Companies have been allowed to claim a tax deduction for the cost of goodwill since 2002. In the autumn Statement it was announced that this will now be restricted but when and how will this take effect?

In 2002 HMRC expanded the right of companies to claim tax deductions for intangible assets e.g. rights, know-how, and goodwill. Goodwill is the value of a business’s reputation. For example, a shop that has built up it’s business over the years might have generated part of it’s goodwill by having a reputation for excellent customer care. Whatever the source of goodwill it is an intangible asset that would have a value if the shop was sold.

Where a company owns goodwill, it’s entitled to claim a tax deduction equal to the amount charged as an amortisation, i.e. gradually written off, expense in it’s accounts. This is usually worked out in accordance with UK GAAP (generally accepted account principles). Alternatively a company can claim 4% on whatever it cost it to generate the goodwill.
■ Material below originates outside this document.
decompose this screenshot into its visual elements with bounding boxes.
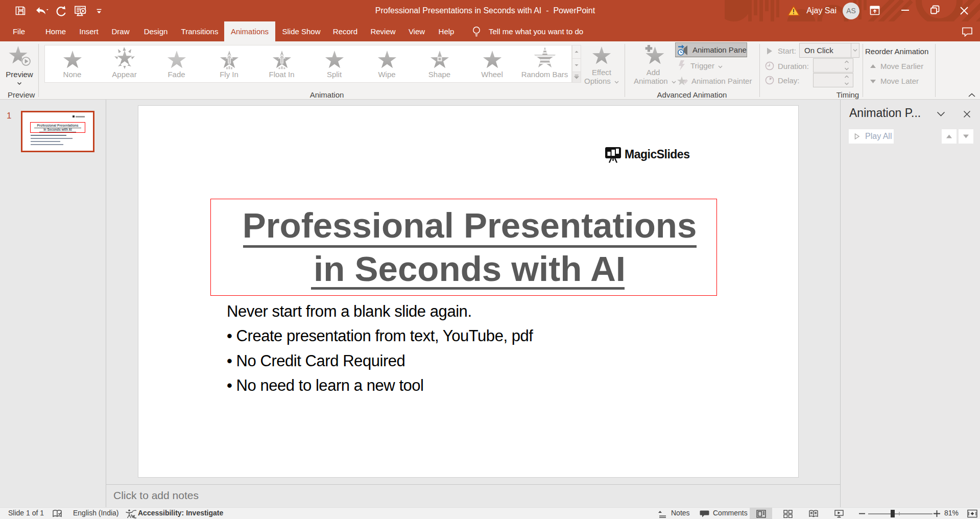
svg-text:MagicSlides: MagicSlides xyxy=(625,148,689,161)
In his Autumn Statement the chancellor announced a clampdown on tax relief for goodwill where it has been internally generated, i.e. built up by the business rather than purchased from someone else. However the restriction only applies where goodwill is transferred (sold) to a company by a person (or persons) related to it.

Are you related?  Related has a special meaning for tax purposes; broadly, where you or you together with an associate, e.g a business partner, control a company, i.e. you have the majority voting power, then you are related to it.

When do the new rules apply? Although the new rule won’t become law until the summer of 2015, it will have retrospective effect. Companies will not be entitled to tax deductions for internally generated goodwill that’s transferred after 3rd December 2014. Companies that acquired this type of goodwill prior to 3 December 2014 can continue to claim deductions for it.

Tip: If a contract to sell your business to a company with which you’re related was entered into prior to 3 December 2014, but the transfer took place on or after that date, the good news is that the old rules will apply.